In CryptoVerif, we can have user-defined cryptographic axioms, where we can model generic equivalences between two set of oracles that the attacker has access to. However, user-defined equivalences are later on automatically used to make reductionist game-hops by CryptoVerif, they thus often need to be specified with some optional arguments and in a very specific and ad-hoc way amenable to its automation. We thus do not give here the actual UF-CMA CryptoVerif definition, which is not very user-friendly. As a toy example, let us rather consider that we want to express that sampling a key seed and returning the corresponding secret key is perfectly indistinguishable to directly sampling a secret key.

(* CryptoVerif *)

(* We define an equivalence of name `keygen` relating to function
    `skgen` *)
equiv(keygen(skgen))
    r <-R keyseed;   (* sampling a keyseed *)
       Okey() := return(skgen(r)) 
       (* and returning the corresponding sk *)
    <=(0)=> (* can be distinguished with at most probability 0 *)
    k <-R skey;   (* from sampling a secret key directly *)
         Okey() := return(k).

Squirrel has two options to declare such axioms. It has a library of builtins, and one can just write signature SIGsign,SIGverify,pk to directly declare a UFCMA signature SIGsign.
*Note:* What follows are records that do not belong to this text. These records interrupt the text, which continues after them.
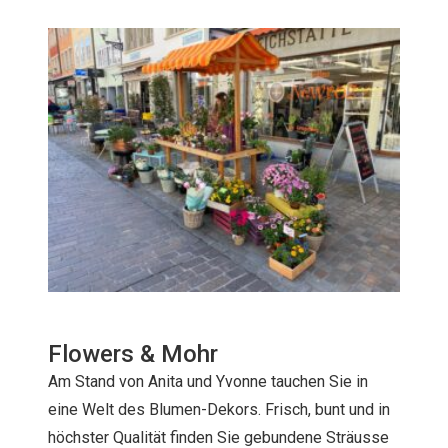
Flowers & Mohr
Am Stand von Anita und Yvonne tauchen Sie in
eine Welt des Blumen-Dekors. Frisch, bunt und in
höchster Qualität finden Sie gebundene Sträusse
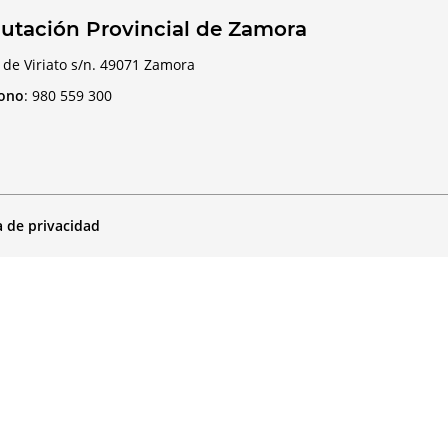
utación Provincial de Zamora
 de Viriato s/n. 49071 Zamora
fono
:
980 559 300
a de privacidad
Alternatively, one can write a subset user-defined axioms, by expressing the equivalence of two given sets of oracles that the attacker has access to, similar in spirit to CryptoVerif. However, the two sets of oracles are actually defined as a single set, but using a diff(x,y) operator in some places to specify that the left-side oracle uses x here and the right-side oracle uses y.

(* Squirrel *)

game UFCMA = {
  (* Defines on random secret key. *)
  rnd sk : skey;
  (* Initializes the empty list of signed messages. *)
  var l = empty_set;

 (* Give to the attacker the public key. *)
  oracle pk = {
    return pk(sk)
  }

  (* Give to the attacker access to a signing oracle. *)
  oracle sign x = {
    l := add x l;
    return SIGsign(x,sk)
  }


  (* Define the challenge oracle. *)
  oracle challenge s m = {
    return
      if not (mem m l) then
        (* If the message is not in the list *)
       diff(SIGVerify(m,key), 
            (* then the left hand side oracle which executes the
      verification *)
            false)
            (* is indistinguishable from an attacker returning false. *)
      else true
  }
}.

Symbolic attacker

In the symbolic world, the cryptography is assumed to be ideal, and only the equations that we explicitly give may yield equalities between terms. Typically, with the previous variants of our signature definitions, SIGsign(m,k) for each m and k is a unique message, that only can only compute if they know both m and k, and that will never be equal to any other message, and that does not leak any information about m and k.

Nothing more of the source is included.